And some of the lines simply have the humour of information conveyed at a blow, like the one about the butler at the Grayle house. As always when Chandler is dealing with Millionaires’ Row, the place is described with a catalogue eye for ritzy detail, as if F. Scott Fitzgerald had written a contribution to Architectural Digest. (The Murdock house in The High Window bears a particularly close resemblance to Gatsby’s mansion: vide the lawn flowing ‘like a cool green tide around a rock.’) Chandler enjoyed conjuring up the grand houses into which Marlowe came as an interloper and out of which he always went with a sigh of relief, having hauled the family skeletons out of the walk-in cupboards and left the beautiful, wild elder daughter sick with longing for his uncorruptible countenance. But in several telling pages about the Grayle residence, the sentence that really counts is the one about the butler. ‘A man in a striped vest and gilt buttons opened the door, bowed, took my hat and was through for the day.’

In the early books and novels, before he moved to Laurel Canyon, when he still lived at 615 Cahuenga Building on Hollywood Boulevard, near Ivar, telephone Glenview 7537, Marlowe was fond of Los Angeles. All the bad things happened in Bay City. In Bay City there were crooked cops, prostitution, drugs, but after you came to (Marlowe was always coming to in Bay City, usually a long time after he had been sapped, because in Bay City they always hit him very hard) you could drive home. Later on the evil had spread everywhere and Marlowe learned to hate what L.A. had become. The set-piece descriptions of his stamping-ground got more and more sour. But the descriptions were always there – one of the strongest threads running through the novels from first to last. And even at their most acridly poisonous they still kept something of the wide-eyed lyricism of that beautiful line in Farewell, My Lovely about a dark night in the canyons – the night Marlowe drove Lindsay Mariott to meet his death. ‘A yellow window hung here and there by itself, like the last orange.’

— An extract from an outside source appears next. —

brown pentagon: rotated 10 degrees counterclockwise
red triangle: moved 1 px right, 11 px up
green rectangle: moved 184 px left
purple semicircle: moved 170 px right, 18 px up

There is the usual ration of overcooked metaphors in The High Window (1942). Lois Morny gives forth with ‘a silvery ripple of laughter that held the unspoiled naturalness of a bubble dance.’ (By the time you have worked out that this means her silvery ripple of laughter held no unspoiled naturalness, the notion has gone dead.) We learn that Morny’s club in Idle Valley looks like a high-budget musical. ‘A lot of light and glitter, a lot of scenery, a lot of clothes, a lot of sound, an all-star cast, and a plot with all the originality and drive of a split fingernail.’ Tracing the club through the musical down to the fingernail, your attention loses focus. It’s a better sentence than any of Chandler’s imitators ever managed, but it was the kind of sentence they felt able to imitate – lying loose and begging to be picked up.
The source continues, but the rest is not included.